TASK >>
Transcribe each entry below exactly. Pictures do not go in the copy.
━━━━━ EXERCISE MATERIAL ━━━━━
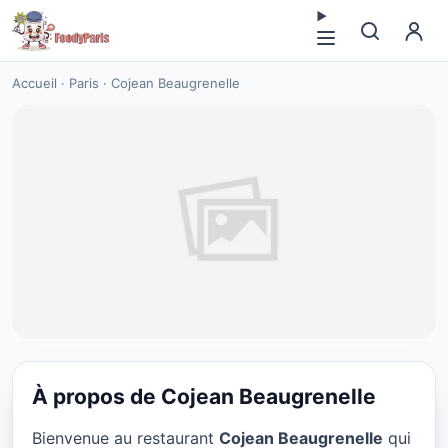
Accueil
·
Paris
·
Cojean Beaugrenelle
À propos de Cojean Beaugrenelle
CUISINE EUROPÉENNE
Bienvenue au restaurant
Cojean Beaugrenelle
qui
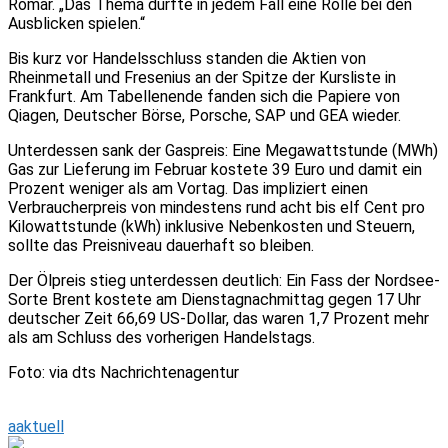
Romar. „Das Thema dürfte in jedem Fall eine Rolle bei den
Ausblicken spielen.“
Bis kurz vor Handelsschluss standen die Aktien von
Rheinmetall und Fresenius an der Spitze der Kursliste in
Frankfurt. Am Tabellenende fanden sich die Papiere von
Qiagen, Deutscher Börse, Porsche, SAP und GEA wieder.
Unterdessen sank der Gaspreis: Eine Megawattstunde (MWh)
Gas zur Lieferung im Februar kostete 39 Euro und damit ein
Prozent weniger als am Vortag. Das impliziert einen
Verbraucherpreis von mindestens rund acht bis elf Cent pro
Kilowattstunde (kWh) inklusive Nebenkosten und Steuern,
sollte das Preisniveau dauerhaft so bleiben.
Der Ölpreis stieg unterdessen deutlich: Ein Fass der Nordsee-
Sorte Brent kostete am Dienstagnachmittag gegen 17 Uhr
deutscher Zeit 66,69 US-Dollar, das waren 1,7 Prozent mehr
als am Schluss des vorherigen Handelstags.
Foto: via dts Nachrichtenagentur
aaktuell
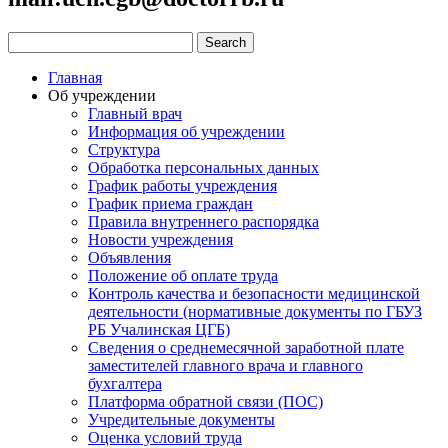
Главная
Об учреждении
Главный врач
Информация об учреждении
Структура
Обработка персональных данных
График работы учреждения
График приема граждан
Правила внутреннего распорядка
Новости учреждения
Объявления
Положение об оплате труда
Контроль качества и безопасности медицинской
деятельности (нормативные документы по ГБУЗ
РБ Учалинская ЦГБ)
Сведения о среднемесячной заработной плате
заместителей главного врача и главного
бухгалтера
Платформа обратной связи (ПОС)
Учредительные документы
Оценка условий труда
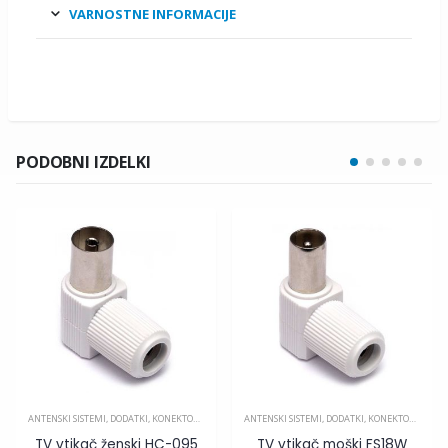
VARNOSTNE INFORMACIJE
PODOBNI IZDELKI
ANTENSKI SISTEMI
,
DODATKI
,
KONEKTORJI IN SPOJKE
ANTENSKI SISTEMI
,
DODATKI
,
KONEKTORJI IN SPOJKE
TV vtikač ženski HC-095
TV vtikač moški FS18W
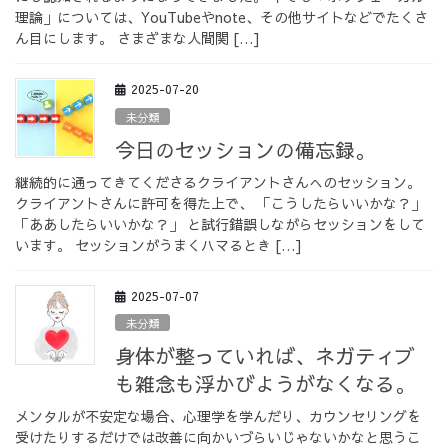
理論」については、YouTubeやnote、その他サイトなどでたくさ
ん目にします。 さまざまな人間関 […]
2025-07-20
未分類
今日のセッションの備忘録。
継続的に通ってきてくださるクライアントさんへのセッション。
クライアントさんに許可を得た上で、 「こうしたらいいかな？」
「ああしたらいいかな？」 と試行錯誤しながらセッションをして
います。 セッションがうまくハマるとき […]
2025-07-07
未分類
身体が整っていれば、ネガティブ
も雑念も浮かびようがなくなる。
メンタルが不安定な場合、心理学を学んだり、カウンセリングを
受けたりするだけでは改善に向かいづらいじゃないかなと思うこ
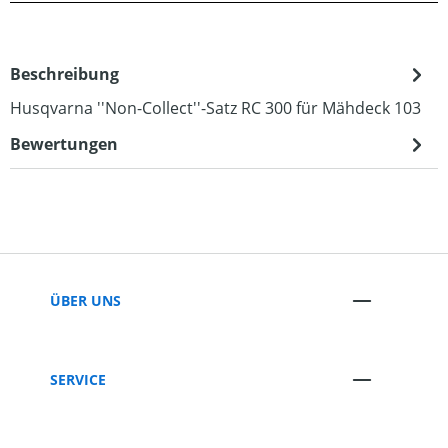
Beschreibung
Husqvarna ''Non-Collect''-Satz RC 300 für Mähdeck 103
Bewertungen
ÜBER UNS
SERVICE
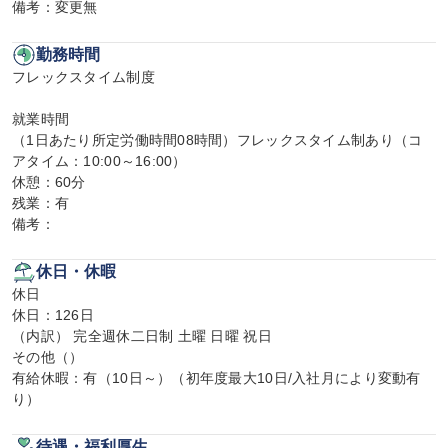
備考：変更無
勤務時間
フレックスタイム制度

就業時間

（1日あたり所定労働時間08時間）フレックスタイム制あり（コ
アタイム：10:00～16:00）

休憩：60分

残業：有

備考：
休日・休暇
休日

休日：126日

（内訳） 完全週休二日制 土曜 日曜 祝日

その他（）

有給休暇：有（10日～）（初年度最大10日/入社月により変動有
り）
待遇・福利厚生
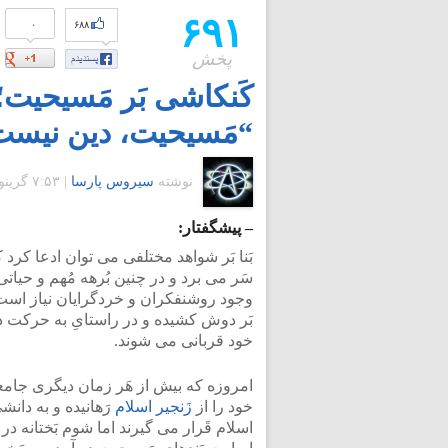
۶۹۱
۰
۶۸۸
پخش
کَنکاشی بَر مَسیحیت
“مَسیحیت، دین نیست
نوشته
سیروس پارسا
|
۷:۵۳ گرينويچ - یکشنبه ۱۲ خرداد ۱۳۹۲
– پیشگفتار:
بَنا بَر شواهد مختلفی می توان ادعا کرد 
سَر می برد و در چنین بُرهه مُهم و حیاتی
وجود روشنفکران و خردگرایان نیاز است؛ 
بَر دوش کشیده و در راستایِ به حرکت د
خود قربانی می شوند.
امروزه که بیش از هَر زمان دیگری جامع
خود را از
زَنجیر اسلام
رَهانیده و به دانش
اسلام قَرار می گیرند اما شوم بَختانه در 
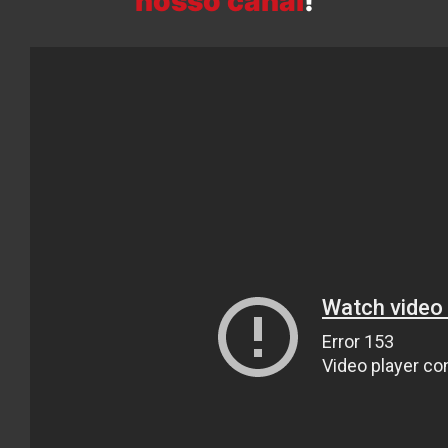
nosso canal
!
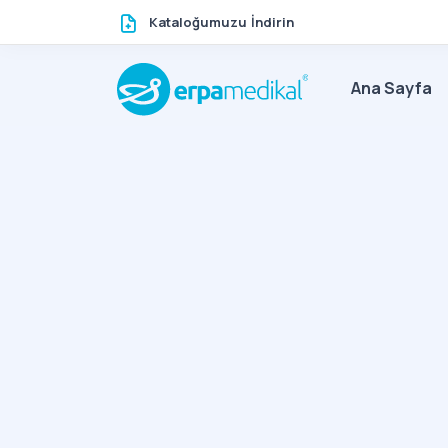
Kataloğumuzu İndirin
Ana Sayfa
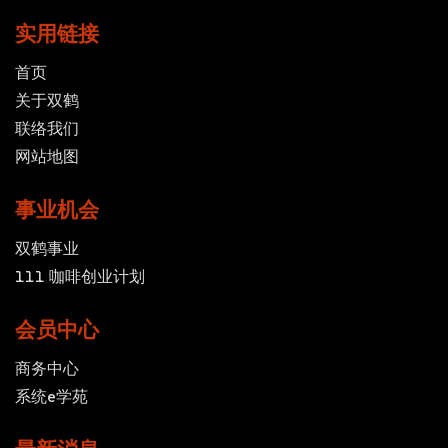
实用链接
首页
关于双鹤
联络我们
网站地图
事业机会
双鹤事业
111 咖啡创业计划
会员中心
商务中心
系统e学苑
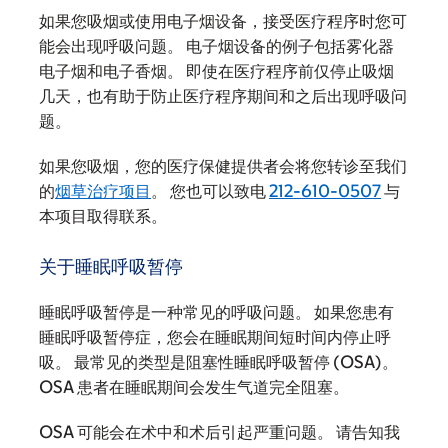
如果您吸烟或使用电子烟设备，接受医疗程序时您可
能会出现呼吸问题。 电子烟设备的例子包括雾化器
电子烟和电子香烟。 即使在医疗程序前仅停止吸烟
几天，也有助于防止医疗程序期间和之后出现呼吸问
题。
如果您吸烟，您的医疗保健提供者会将您转诊至我们
的
烟草治疗项目
。 您也可以致电
212-610-0507
与
本项目取得联系。
关于睡眠呼吸暂停
睡眠呼吸暂停是一种常见的呼吸问题。 如果您患有
睡眠呼吸暂停症，您会在睡眠期间短时间内停止呼
吸。 最常见的类型是阻塞性睡眠呼吸暂停 (OSA)。
OSA 患者在睡眠期间会发生气道完全阻塞。
OSA 可能会在术中和术后引起严重问题。 请告知我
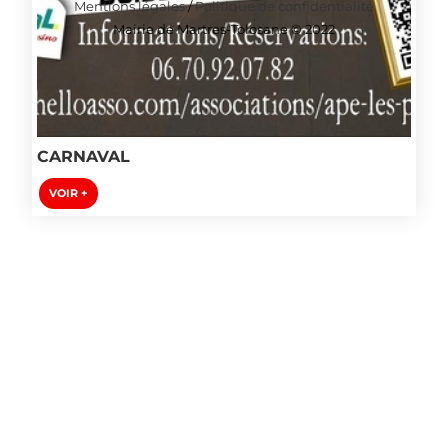
Mentions légales
/
Politique de confidentialité
Mairie de Martres-Tolosane © 2022
CARNAVAL
VOIR +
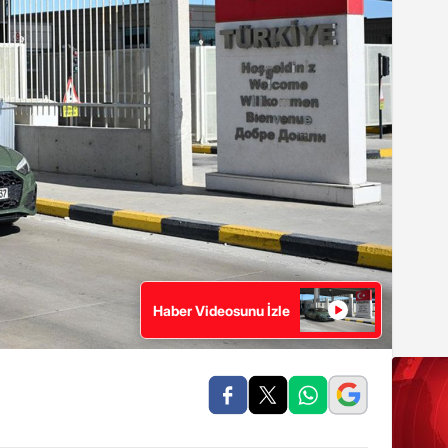
Haber Videosunu İzle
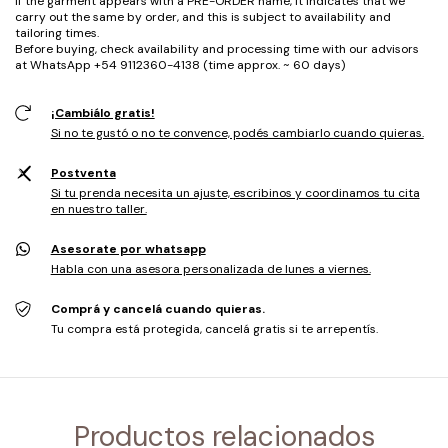
If the garment appears with a PRE-ORDER name, it indicates that we
carry out the same by order, and this is subject to availability and
tailoring times.
Before buying, check availability and processing time with our advisors
at WhatsApp +54 9112360-4138 (time approx. ~ 60 days)
¡Cambiálo gratis!
Si no te gustó o no te convence, podés cambiarlo cuando quieras.
Postventa
Si tu prenda necesita un ajuste, escribinos y coordinamos tu cita
en nuestro taller.
Asesorate por whatsapp
Habla con una asesora personalizada de lunes a viernes.
Comprá y cancelá cuando quieras.
Tu compra está protegida, cancelá gratis si te arrepentís.
Productos relacionados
━━━━━
ANSWER >>
Accueil
·
Paris
·
Cojean Beaugrenelle
À propos de Cojean Beaugrenelle
CUISINE EUROPÉENNE
Bienvenue au restaurant
Cojean Beaugrenelle
qui
Romar. „Das Thema dürfte in jedem Fall eine Rolle bei den
Ausblicken spielen.“
Bis kurz vor Handelsschluss standen die Aktien von
Rheinmetall und Fresenius an der Spitze der Kursliste in
Frankfurt. Am Tabellenende fanden sich die Papiere von
Qiagen, Deutscher Börse, Porsche, SAP und GEA wieder.
Unterdessen sank der Gaspreis: Eine Megawattstunde (MWh)
Gas zur Lieferung im Februar kostete 39 Euro und damit ein
Prozent weniger als am Vortag. Das impliziert einen
Verbraucherpreis von mindestens rund acht bis elf Cent pro
Kilowattstunde (kWh) inklusive Nebenkosten und Steuern,
sollte das Preisniveau dauerhaft so bleiben.
Der Ölpreis stieg unterdessen deutlich: Ein Fass der Nordsee-
Sorte Brent kostete am Dienstagnachmittag gegen 17 Uhr
deutscher Zeit 66,69 US-Dollar, das waren 1,7 Prozent mehr
als am Schluss des vorherigen Handelstags.
Foto: via dts Nachrichtenagentur
aaktuell
Главная
Об учреждении
Главный врач
Информация об учреждении
Структура
Обработка персональных данных
График работы учреждения
График приема граждан
Правила внутреннего распорядка
Новости учреждения
Объявления
Положение об оплате труда
Контроль качества и безопасности медицинской
деятельности (нормативные документы по ГБУЗ
РБ Учалинская ЦГБ)
Сведения о среднемесячной заработной плате
заместителей главного врача и главного
бухгалтера
Платформа обратной связи (ПОС)
Учредительные документы
Оценка условий труда
VARNOSTNE INFORMACIJE
PODOBNI IZDELKI
ANTENSKI SISTEMI
,
DODATKI
,
KONEKTORJI IN SPOJKE
ANTENSKI SISTEMI
,
DODATKI
,
KONEKTORJI IN SPOJKE
TV vtikač ženski HC-095
TV vtikač moški FS18W
理論」については、YouTubeやnote、その他サイトなどでたくさ
ん目にします。 さまざまな人間関 […]
2025-07-20
未分類
今日のセッションの備忘録。
継続的に通ってきてくださるクライアントさんへのセッション。
クライアントさんに許可を得た上で、 「こうしたらいいかな？」
「ああしたらいいかな？」 と試行錯誤しながらセッションをして
います。 セッションがうまくハマるとき […]
2025-07-07
未分類
身体が整っていれば、ネガティブ
も雑念も浮かびようがなくなる。
メンタルが不安定な場合、心理学を学んだり、カウンセリングを
受けたりするだけでは改善に向かいづらいじゃないかなと思うこ
Beschreibung
Husqvarna ''Non-Collect''-Satz RC 300 für Mähdeck 103
Bewertungen
ÜBER UNS
SERVICE
備考：変更無
勤務時間
フレックスタイム制度

就業時間

（1日あたり所定労働時間08時間）フレックスタイム制あり（コ
アタイム：10:00～16:00）

休憩：60分

残業：有

備考：
休日・休暇
休日

休日：126日

（内訳） 完全週休二日制 土曜 日曜 祝日

その他（）

有給休暇：有（10日～）（初年度最大10日/入社月により変動有
り）
待遇・福利厚生
۶۹۱
۰
۶۸۸
پخش
کَنکاشی بَر مَسیحیت
“مَسیحیت، دین نیست
نوشته
سیروس پارسا
|
۷:۵۳ گرينويچ - یکشنبه ۱۲ خرداد ۱۳۹۲
– پیشگفتار:
بَنا بَر شواهد مختلفی می توان ادعا کرد 
سَر می برد و در چنین بُرهه مُهم و حیاتی
وجود روشنفکران و خردگرایان نیاز است؛ 
بَر دوش کشیده و در راستایِ به حرکت د
خود قربانی می شوند.
امروزه که بیش از هَر زمان دیگری جامع
خود را از
زَنجیر اسلام
رَهانیده و به دانش
اسلام قَرار می گیرند اما شوم بَختانه در 
nosso canal
!
Kataloğumuzu İndirin
Ana Sayfa
实用链接
首页
关于双鹤
联络我们
网站地图
事业机会
双鹤事业
111 咖啡创业计划
会员中心
商务中心
系统e学苑
如果您吸烟或使用电子烟设备，接受医疗程序时您可
能会出现呼吸问题。 电子烟设备的例子包括雾化器
电子烟和电子香烟。 即使在医疗程序前仅停止吸烟
几天，也有助于防止医疗程序期间和之后出现呼吸问
题。
如果您吸烟，您的医疗保健提供者会将您转诊至我们
的
烟草治疗项目
。 您也可以致电
212-610-0507
与
本项目取得联系。
关于睡眠呼吸暂停
睡眠呼吸暂停是一种常见的呼吸问题。 如果您患有
睡眠呼吸暂停症，您会在睡眠期间短时间内停止呼
吸。 最常见的类型是阻塞性睡眠呼吸暂停 (OSA)。
OSA 患者在睡眠期间会发生气道完全阻塞。
OSA 可能会在术中和术后引起严重问题。 请告知我
Mentions légales
/
Politique de confidentialité
Mairie de Martres-Tolosane © 2022
CARNAVAL
VOIR +
Haber Videosunu İzle
If the garment appears with a PRE-ORDER name, it indicates that we
carry out the same by order, and this is subject to availability and
tailoring times.
Before buying, check availability and processing time with our advisors
at WhatsApp +54 9112360-4138 (time approx. ~ 60 days)
¡Cambiálo gratis!
Si no te gustó o no te convence, podés cambiarlo cuando quieras.
Postventa
Si tu prenda necesita un ajuste, escribinos y coordinamos tu cita
en nuestro taller.
Asesorate por whatsapp
Habla con una asesora personalizada de lunes a viernes.
Comprá y cancelá cuando quieras.
Tu compra está protegida, cancelá gratis si te arrepentís.
Productos relacionados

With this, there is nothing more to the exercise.